• What the task asks: Only lines with the string "sten" should be returned from the data below.

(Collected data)
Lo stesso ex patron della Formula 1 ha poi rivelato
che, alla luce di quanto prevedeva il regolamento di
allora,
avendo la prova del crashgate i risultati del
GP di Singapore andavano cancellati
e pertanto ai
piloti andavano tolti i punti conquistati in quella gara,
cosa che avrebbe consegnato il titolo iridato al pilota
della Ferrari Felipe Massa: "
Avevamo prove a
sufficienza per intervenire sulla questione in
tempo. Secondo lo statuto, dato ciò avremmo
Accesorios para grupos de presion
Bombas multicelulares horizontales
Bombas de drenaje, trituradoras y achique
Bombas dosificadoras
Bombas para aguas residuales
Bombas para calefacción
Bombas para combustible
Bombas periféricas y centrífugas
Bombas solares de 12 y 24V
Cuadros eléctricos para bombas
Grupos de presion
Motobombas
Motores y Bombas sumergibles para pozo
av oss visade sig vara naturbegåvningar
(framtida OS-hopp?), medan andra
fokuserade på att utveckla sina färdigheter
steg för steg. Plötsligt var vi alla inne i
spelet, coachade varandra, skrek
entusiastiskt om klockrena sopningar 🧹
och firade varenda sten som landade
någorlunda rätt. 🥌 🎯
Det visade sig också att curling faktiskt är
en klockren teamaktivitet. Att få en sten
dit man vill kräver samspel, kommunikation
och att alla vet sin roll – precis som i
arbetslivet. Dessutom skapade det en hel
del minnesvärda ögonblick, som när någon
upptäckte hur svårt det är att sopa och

==

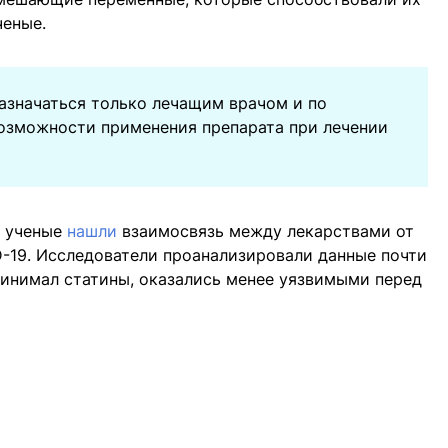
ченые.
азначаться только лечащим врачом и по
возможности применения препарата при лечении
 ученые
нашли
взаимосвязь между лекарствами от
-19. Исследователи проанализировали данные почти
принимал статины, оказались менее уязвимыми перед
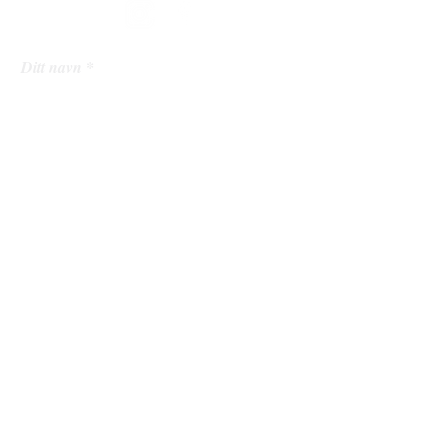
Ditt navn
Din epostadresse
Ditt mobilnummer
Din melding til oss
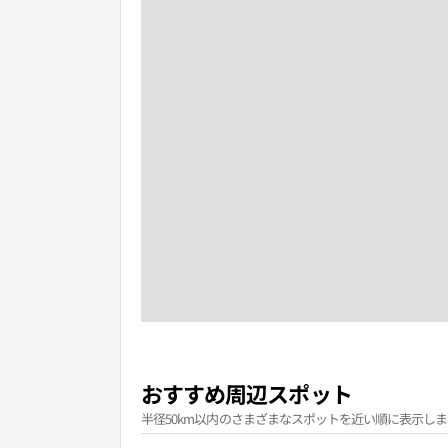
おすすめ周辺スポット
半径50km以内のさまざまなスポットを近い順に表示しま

• Answer below:
och firade varenda sten som landade
en klockren teamaktivitet. Att få en sten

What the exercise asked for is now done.